**Your assignment**: Copy exactly the stretch of lines from the one holding "Governador Ozanam Coelho LTDA" through the last line of the data below, inclusive. Leave out pictures.

**Input for this task**:
• • • • • • •

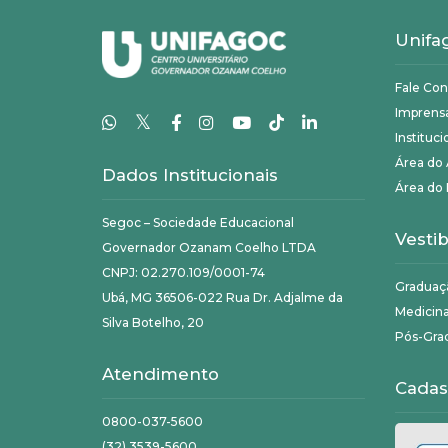
Unifa
Fale Co
Imprens
𝕏
Instituci
Área do
Dados Institucionais
Área do 
Segoc – Sociedade Educacional
Vestib
Governador Ozanam Coelho LTDA
CNPJ: 02.270.109/0001-74
Graduaç
Ubá, MG 36506-022 Rua Dr. Adjalme da
Medicin
Silva Botelho, 20
Pós-Gra
Atendimento
Cadas
0800-037-5600
(32) 3539-5600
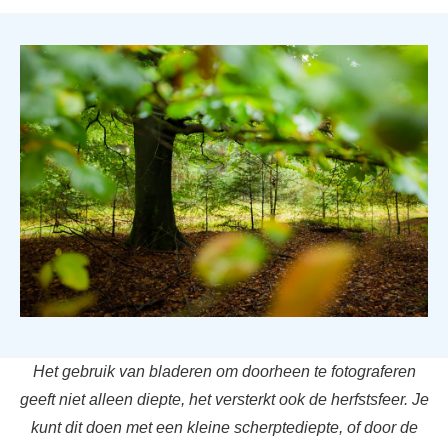
Het gebruik van bladeren om doorheen te fotograferen
geeft niet alleen diepte, het versterkt ook de herfstsfeer. Je
kunt dit doen met een kleine scherptediepte, of door de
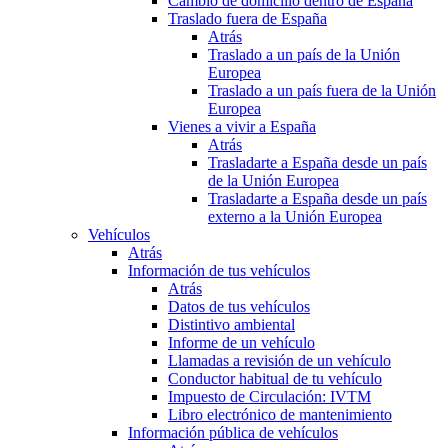
Cambio de domicilio dentro de España
Traslado fuera de España
Atrás
Traslado a un país de la Unión
Europea
Traslado a un país fuera de la Unión
Europea
Vienes a vivir a España
Atrás
Trasladarte a España desde un país
de la Unión Europea
Trasladarte a España desde un país
externo a la Unión Europea
Vehículos
Atrás
Información de tus vehículos
Atrás
Datos de tus vehículos
Distintivo ambiental
Informe de un vehículo
Llamadas a revisión de un vehículo
Conductor habitual de tu vehículo
Impuesto de Circulación: IVTM
Libro electrónico de mantenimiento
Información pública de vehículos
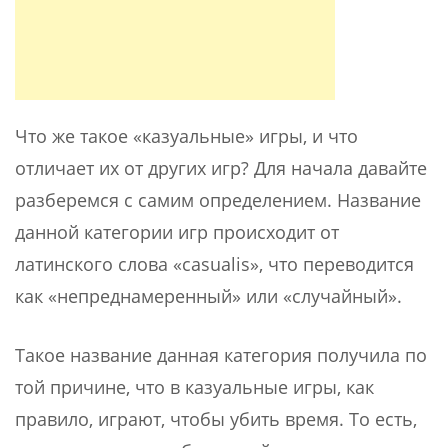
Что же такое «казуальные» игры, и что
отличает их от других игр? Для начала давайте
разберемся с самим определением. Название
данной категории игр происходит от
латинского слова «casualis», что переводится
как «непреднамеренный» или «случайный».
Такое название данная категория получила по
той причине, что в казуальные игры, как
правило, играют, чтобы убить время. То есть,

• • • • • • •

**Result of this exercise**:
Governador Ozanam Coelho LTDA
CNPJ: 02.270.109/0001-74
Graduaç
Ubá, MG 36506-022 Rua Dr. Adjalme da
Medicin
Silva Botelho, 20
Pós-Gra
Atendimento
Cadas
0800-037-5600
(32) 3539-5600
Het gebruik van bladeren om doorheen te fotograferen
geeft niet alleen diepte, het versterkt ook de herfstsfeer. Je
kunt dit doen met een kleine scherptediepte, of door de
Cambio de domicilio dentro de España
Traslado fuera de España
Atrás
Traslado a un país de la Unión
Europea
Traslado a un país fuera de la Unión
Europea
Vienes a vivir a España
Atrás
Trasladarte a España desde un país
de la Unión Europea
Trasladarte a España desde un país
externo a la Unión Europea
Vehículos
Atrás
Información de tus vehículos
Atrás
Datos de tus vehículos
Distintivo ambiental
Informe de un vehículo
Llamadas a revisión de un vehículo
Conductor habitual de tu vehículo
Impuesto de Circulación: IVTM
Libro electrónico de mantenimiento
Información pública de vehículos
Что же такое «казуальные» игры, и что
отличает их от других игр? Для начала давайте
разберемся с самим определением. Название
данной категории игр происходит от
латинского слова «casualis», что переводится
как «непреднамеренный» или «случайный».
Такое название данная категория получила по
той причине, что в казуальные игры, как
правило, играют, чтобы убить время. То есть,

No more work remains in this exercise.